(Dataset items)
--- --- ---
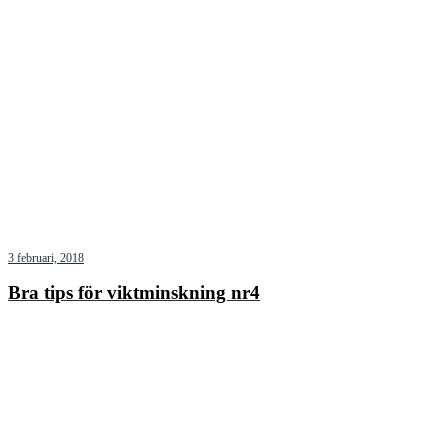
3 februari, 2018
Bra tips för viktminskning nr4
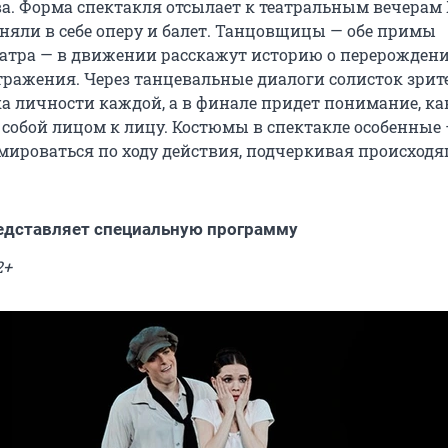
а. Форма спектакля отсылает к театральным вечерам 
няли в себе оперу и балет. Танцовщицы — обе примы
атра — в движении расскажут историю о перерожден
отражения. Через танцевальные диалоги солисток зри
ка личности каждой, а в финале придет понимание, ка
с собой лицом к лицу. Костюмы в спектакле особенные
мироваться по ходу действия, подчеркивая происход
едставляет специальную программу
2+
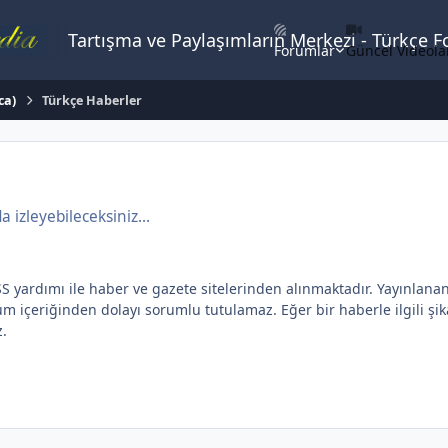
Tartışma ve Paylaşımların Merkezi - Türkçe 
Forumlar
Güncel Videola
ca)
Türkçe Haberler
izleyebileceksiniz...
dımı ile haber ve gazete sitelerinden alınmaktadır. Yayınlanan yaz
içeriğinden dolayı sorumlu tutulamaz. Eğer bir haberle ilgili şikay
z.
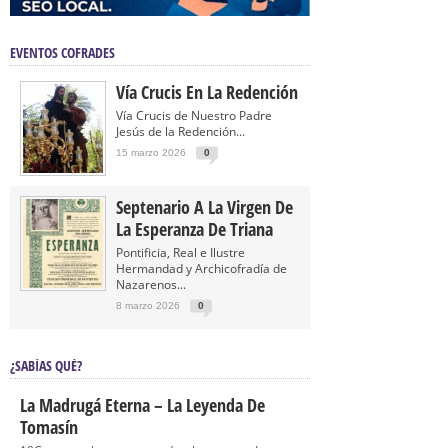
EVENTOS COFRADES
Vía Crucis En La Redención
Vía Crucis de Nuestro Padre
Jesús de la Redención...
15 marzo 2026
0
Septenario A La Virgen De
La Esperanza De Triana
Pontificia, Real e Ilustre
Hermandad y Archicofradía de
Nazarenos...
8 marzo 2026
0
¿SABÍAS QUÉ?
La Madrugá Eterna – La Leyenda De
Tomasín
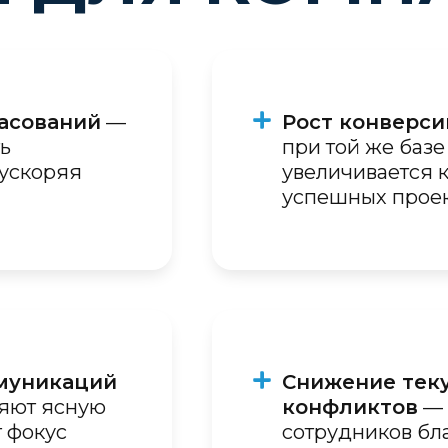
ласований
—
Рост конверси
ь
при той же базе
 ускоряя
увеличивается к
успешных прое
муникаций
Снижение теку
яют ясную
конфликтов
— 
 фокус
сотрудников бл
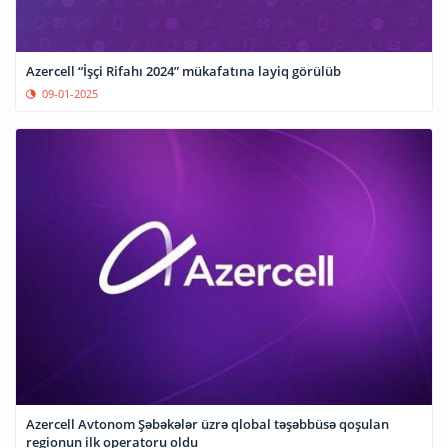
Azercell “İşçi Rifahı 2024” mükafatına layiq görülüb
09-01-2025
Azercell Avtonom Şəbəkələr üzrə qlobal təşəbbüsə qoşulan
regionun ilk operatoru oldu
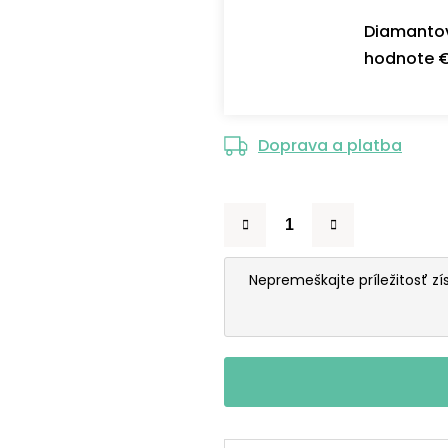
Diamantov
hodnote €
Doprava a platba
Nepremeškajte príležitosť zí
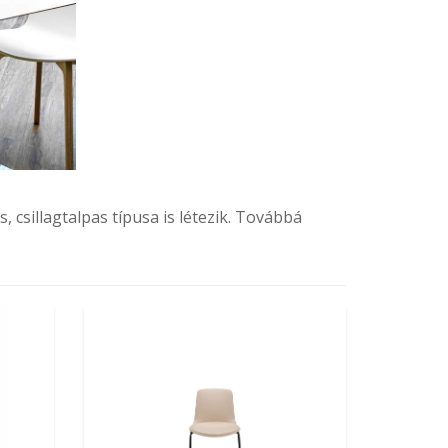
 csillagtalpas típusa is létezik. Továbbá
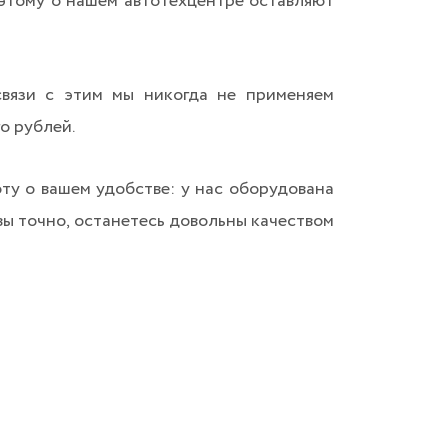
этому о нашем автотехцентре оставляют
связи с этим мы никогда не применяем
о рублей.
у о вашем удобстве: у нас оборудована
 вы точно, останетесь довольны качеством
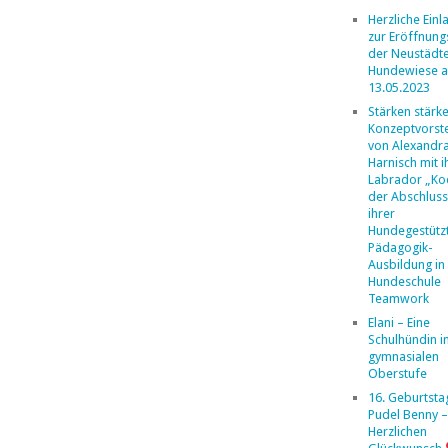
Herzliche Ein
zur Eröffnung
der Neustädt
Hundewiese 
13.05.2023
Stärken stärk
Konzeptvorste
von Alexandr
Harnisch mit 
Labrador „Ko
der Abschlus
ihrer
Hundegestütz
Pädagogik-
Ausbildung in
Hundeschule
Teamwork
Elani – Eine
Schulhündin i
gymnasialen
Oberstufe
16. Geburtsta
Pudel Benny –
Herzlichen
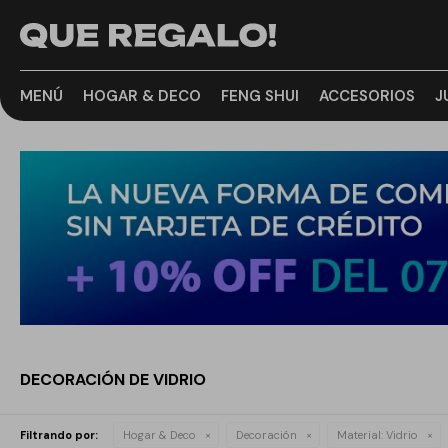
MENÚ
HOGAR & DECO
FENG SHUI
ACCESORIOS
J
DECORACIÓN DE VIDRIO
Filtrando por:
Hogar & Deco
Decoración
Material:
Vidrio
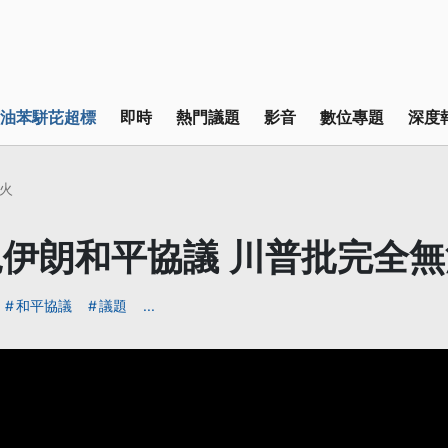
油苯駢芘超標
即時
熱門議題
影音
數位專題
深度
火
伊朗和平協議 川普批完全
和平協議
議題
...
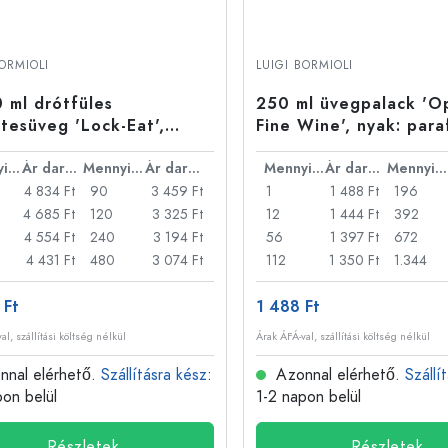
BORMIOLI
LUIGI BORMIOLI
 ml drótfüles
250 ml üvegpalack 'O
tesüveg 'Lock-Eat',
Fine Wine', nyak: para
s: drótfüles zárófedél
Mennyiség
Ár darabonként
Mennyiség
Ár darabonként
Mennyiség
Ár darabonként
Mennyiség
4 834 Ft
90
3 459 Ft
1
1 488 Ft
196
4 685 Ft
120
3 325 Ft
12
1 444 Ft
392
4 554 Ft
240
3 194 Ft
56
1 397 Ft
672
4 431 Ft
480
3 074 Ft
112
1 350 Ft
1.344
 Ft
1 488 Ft
al, szállítási költség nélkül
Árak ÁFÁ-val, szállítási költség nélkül
nal elérhető.
Szállításra kész
:
Azonnal elérhető.
Szállí
pon belül
1-2 napon belül
Részletek
Részletek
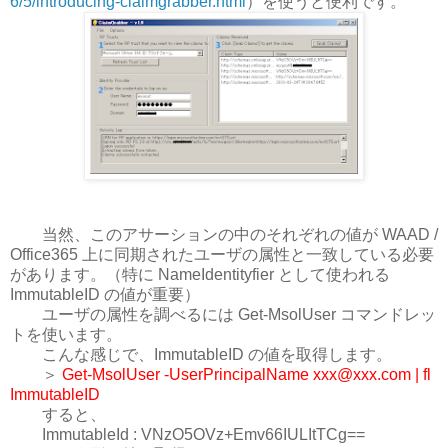
6/5/introducing-claimgrabber.html
）を使うと便利です。
当然、このアサーションの中のそれぞれの値が WAAD /
Office365 上に同期されたユーザの属性と一致している必要
があります。（特に NameIdentityfier として使われる
ImmutableID の値が重要）
ユーザの属性を調べるには Get-MsolUser コマンドレッ
トを使います。
こんな感じで、ImmutableID の値を取得します。
＞
Get-MsolUser -UserPrincipalName xxx@xxx.com | fl
ImmutableID
すると、
ImmutableId : VNzO5OVz+Emv66IULItTCg==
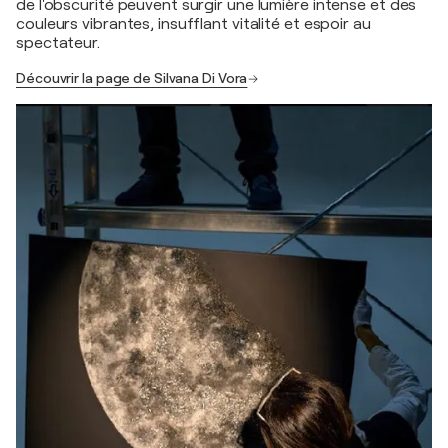
de l'obscurité peuvent surgir une lumière intense et des
couleurs vibrantes, insufflant vitalité et espoir au
spectateur.
Découvrir la page de Silvana Di Vora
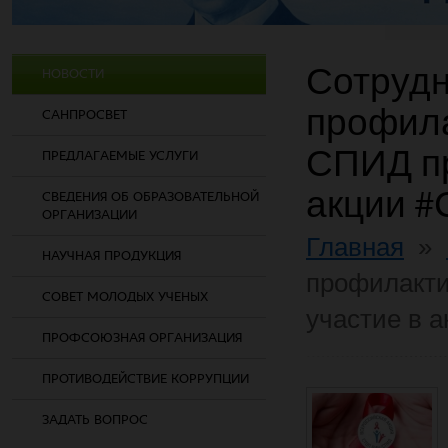
Сотруд
НОВОСТИ
профила
САНПРОСВЕТ
СПИД пр
ПРЕДЛАГАЕМЫЕ УСЛУГИ
акции 
СВЕДЕНИЯ ОБ ОБРАЗОВАТЕЛЬНОЙ
ОРГАНИЗАЦИИ
Главная
»
НАУЧНАЯ ПРОДУКЦИЯ
профилакти
СОВЕТ МОЛОДЫХ УЧЕНЫХ
участие в
ПРОФСОЮЗНАЯ ОРГАНИЗАЦИЯ
ПРОТИВОДЕЙСТВИЕ КОРРУПЦИИ
ЗАДАТЬ ВОПРОС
--- --- ---
• [Aim of the exercise] Are you able to set down all the lines above exactly, without any pictures?

• [Solved problem]
3 februari, 2018
Bra tips för viktminskning nr4
а. Форма спектакля отсылает к театральным вечерам 
няли в себе оперу и балет. Танцовщицы — обе примы
атра — в движении расскажут историю о перерожден
отражения. Через танцевальные диалоги солисток зри
ка личности каждой, а в финале придет понимание, ка
с собой лицом к лицу. Костюмы в спектакле особенные
мироваться по ходу действия, подчеркивая происход
едставляет специальную программу
2+
Tartışma ve Paylaşımların Merkezi - Türkçe 
Forumlar
Güncel Videola
ca)
Türkçe Haberler
izleyebileceksiniz...
dımı ile haber ve gazete sitelerinden alınmaktadır. Yayınlanan yaz
içeriğinden dolayı sorumlu tutulamaz. Eğer bir haberle ilgili şikay
z.
EVENTOS COFRADES
Vía Crucis En La Redención
Vía Crucis de Nuestro Padre
Jesús de la Redención...
15 marzo 2026
0
Septenario A La Virgen De
La Esperanza De Triana
Pontificia, Real e Ilustre
Hermandad y Archicofradía de
Nazarenos...
8 marzo 2026
0
¿SABÍAS QUÉ?
La Madrugá Eterna – La Leyenda De
Tomasín
ласований
—
Рост конверси
ь
при той же базе
 ускоряя
увеличивается к
успешных прое
муникаций
Снижение теку
яют ясную
конфликтов
— 
 фокус
сотрудников бл
Azercell “İşçi Rifahı 2024” mükafatına layiq görülüb
09-01-2025
Azercell Avtonom Şəbəkələr üzrə qlobal təşəbbüsə qoşulan
regionun ilk operatoru oldu
Diamantov
hodnote €
Doprava a platba
Nepremeškajte príležitosť zí
 csillagtalpas típusa is létezik. Továbbá
этому о нашем автотехцентре оставляют
связи с этим мы никогда не применяем
о рублей.
у о вашем удобстве: у нас оборудована
 вы точно, останетесь довольны качеством
Herzliche Ein
zur Eröffnung
der Neustädt
Hundewiese 
13.05.2023
Stärken stärk
Konzeptvorste
von Alexandr
Harnisch mit 
Labrador „Ko
der Abschlus
ihrer
Hundegestütz
Pädagogik-
Ausbildung in
Hundeschule
Teamwork
Elani – Eine
Schulhündin i
gymnasialen
Oberstufe
16. Geburtsta
Pudel Benny –
Herzlichen
MENÚ
HOGAR & DECO
FENG SHUI
ACCESORIOS
J
DECORACIÓN DE VIDRIO
Filtrando por:
Hogar & Deco
Decoración
Material:
Vidrio
油苯駢芘超標
即時
熱門議題
影音
數位專題
深度
火
伊朗和平協議 川普批完全
和平協議
議題
...
BORMIOLI
LUIGI BORMIOLI
 ml drótfüles
250 ml üvegpalack 'O
tesüveg 'Lock-Eat',
Fine Wine', nyak: para
s: drótfüles zárófedél
Mennyiség
Ár darabonként
Mennyiség
Ár darabonként
Mennyiség
Ár darabonként
Mennyiség
4 834 Ft
90
3 459 Ft
1
1 488 Ft
196
4 685 Ft
120
3 325 Ft
12
1 444 Ft
392
4 554 Ft
240
3 194 Ft
56
1 397 Ft
672
4 431 Ft
480
3 074 Ft
112
1 350 Ft
1.344
 Ft
1 488 Ft
al, szállítási költség nélkül
Árak ÁFÁ-val, szállítási költség nélkül
nal elérhető.
Szállításra kész
:
Azonnal elérhető.
Szállí
pon belül
1-2 napon belül
Részletek
Részletek
6/5/introducing-claimgrabber.html
）を使うと便利です。
当然、このアサーションの中のそれぞれの値が WAAD /
Office365 上に同期されたユーザの属性と一致している必要
があります。（特に NameIdentityfier として使われる
ImmutableID の値が重要）
ユーザの属性を調べるには Get-MsolUser コマンドレッ
トを使います。
こんな感じで、ImmutableID の値を取得します。
＞
Get-MsolUser -UserPrincipalName xxx@xxx.com | fl
ImmutableID
すると、
ImmutableId : VNzO5OVz+Emv66IULItTCg==
de l'obscurité peuvent surgir une lumière intense et des
couleurs vibrantes, insufflant vitalité et espoir au
spectateur.
Découvrir la page de Silvana Di Vora
Сотруд
НОВОСТИ
профила
САНПРОСВЕТ
СПИД пр
ПРЕДЛАГАЕМЫЕ УСЛУГИ
акции 
СВЕДЕНИЯ ОБ ОБРАЗОВАТЕЛЬНОЙ
ОРГАНИЗАЦИИ
Главная
»
НАУЧНАЯ ПРОДУКЦИЯ
профилакти
СОВЕТ МОЛОДЫХ УЧЕНЫХ
участие в
ПРОФСОЮЗНАЯ ОРГАНИЗАЦИЯ
ПРОТИВОДЕЙСТВИЕ КОРРУПЦИИ
ЗАДАТЬ ВОПРОС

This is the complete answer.